At this point I think OCS is a better route for me only if I can get disenrolled from ROTC because of my circumstances. My PMS again is telling me the only way I can disenroll is to not show up period and it shows that I walked away from the program and then I have to pay everything back.

Has anyone dealt with this before? Is this the ONLY way to disenroll or is there some way someone can look at my case and make an exception? I know I signed a contract and I still want to want to be an officer very badly but if I can't go to my clinicals I don't pass school which means I don't pass ROTC... I am at a total loss can anyone help?
 
Our closest friends DD graduated LY in Nursing. and clinicals is stressful for any student let alone an ROTC student.

Contact/pm Aglahad if he doen't post, he is an MSIV, and your best chance of getting advice as a cadet.

Whatever you do, do not do a knee jerk reaction.
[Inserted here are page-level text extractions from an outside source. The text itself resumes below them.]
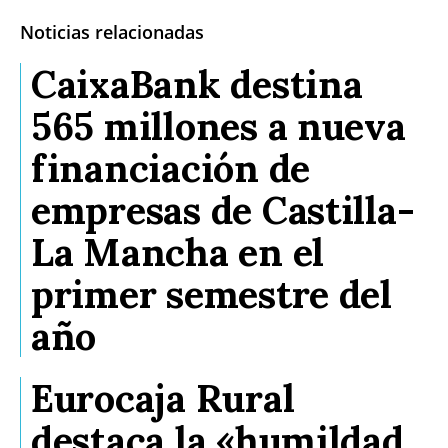
Noticias relacionadas
CaixaBank destina
565 millones a nueva
financiación de
empresas de Castilla-
La Mancha en el
primer semestre del
año
Eurocaja Rural
destaca la «humildad,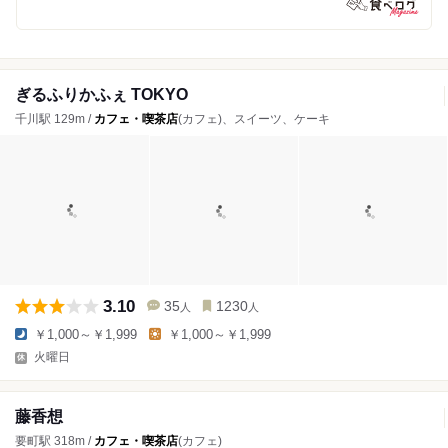
ぎるふりかふぇ TOKYO
千川駅 129m /
カフェ・喫茶店
(カフェ)、スイーツ、ケーキ
3.10
35
1230
人
人
￥1,000～￥1,999
￥1,000～￥1,999
火曜日
藤香想
要町駅 318m /
カフェ・喫茶店
(カフェ)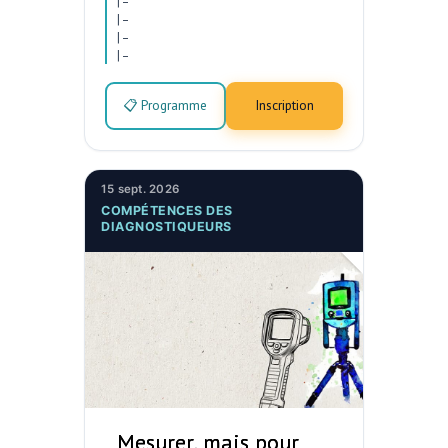
|
–
|
–
|
–
|
–
📋 Programme
Inscription
15 sept. 2026
COMPÉTENCES DES
DIAGNOSTIQUEURS
Mesurer, mais pour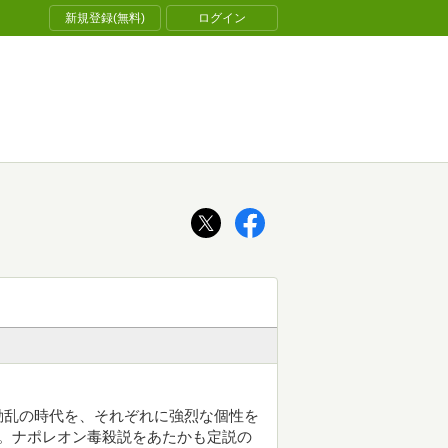
新規登録(無料)
ログイン
動乱の時代を、それぞれに強烈な個性を
。ナポレオン毒殺説をあたかも定説の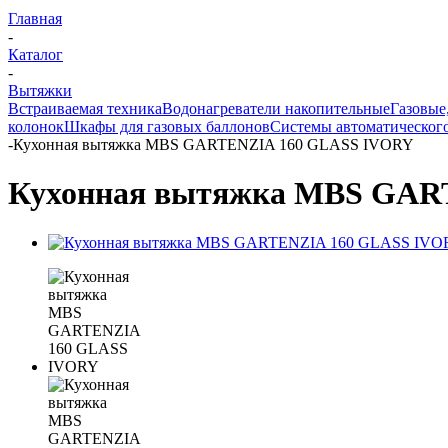
Главная
-
Каталог
-
Вытяжки
Встраиваемая техника
Водонагреватели накопительные
Газовые
колонок
Шкафы для газовых баллонов
Системы автоматического
-
Кухонная вытяжка MBS GARTENZIA 160 GLASS IVORY
Кухонная вытяжка MBS GAR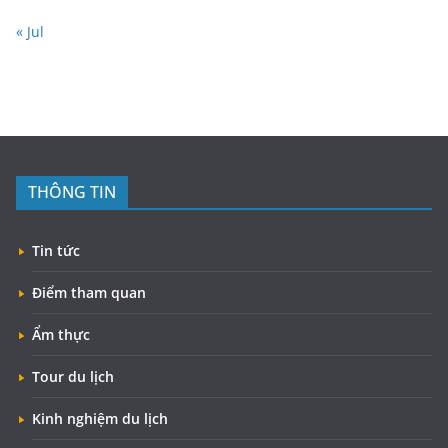
« Jul
THÔNG TIN
Tin tức
Điểm tham quan
Ẩm thực
Tour du lịch
Kinh nghiệm du lịch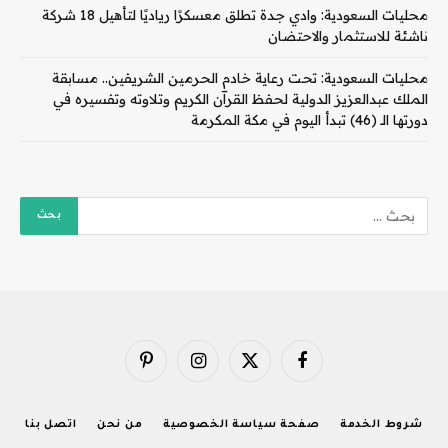
محليات السعودية: وادي جدة تطلق معسكرًا رياديًا لتأهيل 18 شركة
ناشئة للاستثمار والاحتضان
محليات السعودية: تحت رعاية خادم الحرمين الشريفين.. مسابقة
الملك عبدالعزيز الدولية لحفظ القرآن الكريم وتلاوته وتفسيره في
دورتها الـ (46) تبدأ اليوم في مكة المكرمة
فيسبوك
X
الانستغرام
بينتيريست
(Twitter)
شروط الخدمة
صفحة سياسة الخصوصية
من نحن
اتصل بنا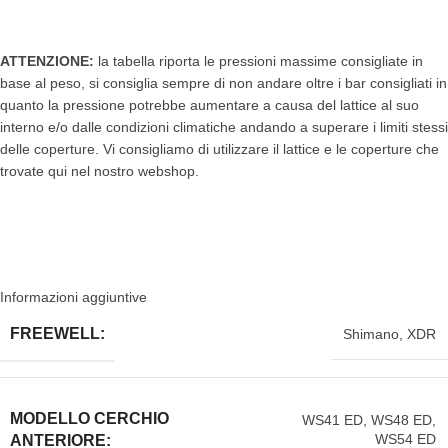
ATTENZIONE:
la tabella riporta le pressioni massime consigliate in
base al peso, si consiglia sempre di non andare oltre i bar consigliati in
quanto la pressione potrebbe aumentare a causa del lattice al suo
interno e/o dalle condizioni climatiche andando a superare i limiti stessi
delle coperture. Vi consigliamo di utilizzare il lattice e le coperture che
trovate qui nel nostro webshop.
Informazioni aggiuntive
FREEWELL:
Shimano
,
XDR
MODELLO CERCHIO
WS41 ED
,
WS48 ED
,
WS54 ED
ANTERIORE: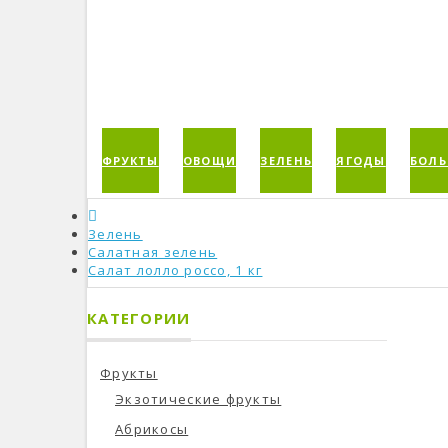
ФРУКТЫ
ОВОЩИ
ЗЕЛЕНЬ
ЯГОДЫ
БОЛЬ
Зелень
Салатная зелень
Салат лолло россо, 1 кг
КАТЕГОРИИ
Фрукты
Экзотические фрукты
Абрикосы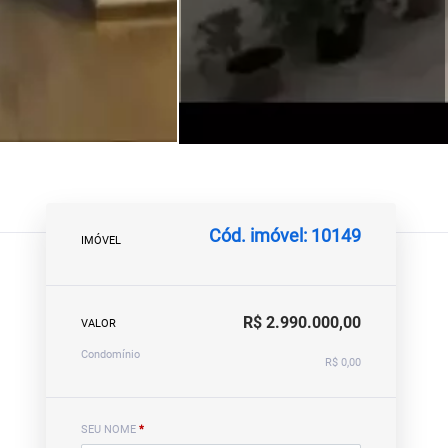
Cód. imóvel: 10149
IMÓVEL
R$ 2.990.000,00
VALOR
Condomínio
R$ 0,00
SEU NOME
*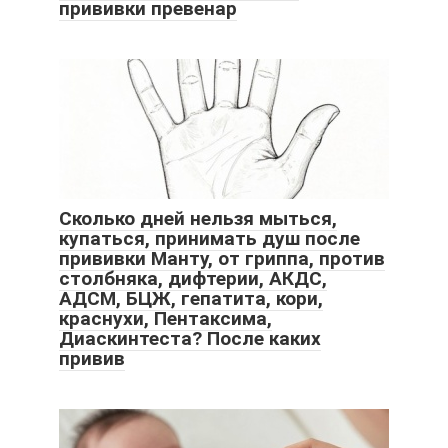
прививки превенар
Сколько дней нельзя мыться,
купаться, принимать душ после
прививки Манту, от гриппа, против
столбняка, дифтерии, АКДС,
АДСМ, БЦЖ, гепатита, кори,
краснухи, Пентаксима,
Диаскинтеста? После каких
привив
Winter break is upon you now, take the time and find out your options.

Do not say I am out until January.

Leaders never make rash decisions. They absorb the facts, options and choices that are presented, once they weigh them they decide what is the path. Even as a Nurse, you are an officer and a leader. People will depend upon you in times of need where knee jerk reaction is acceptable when it is not life and death.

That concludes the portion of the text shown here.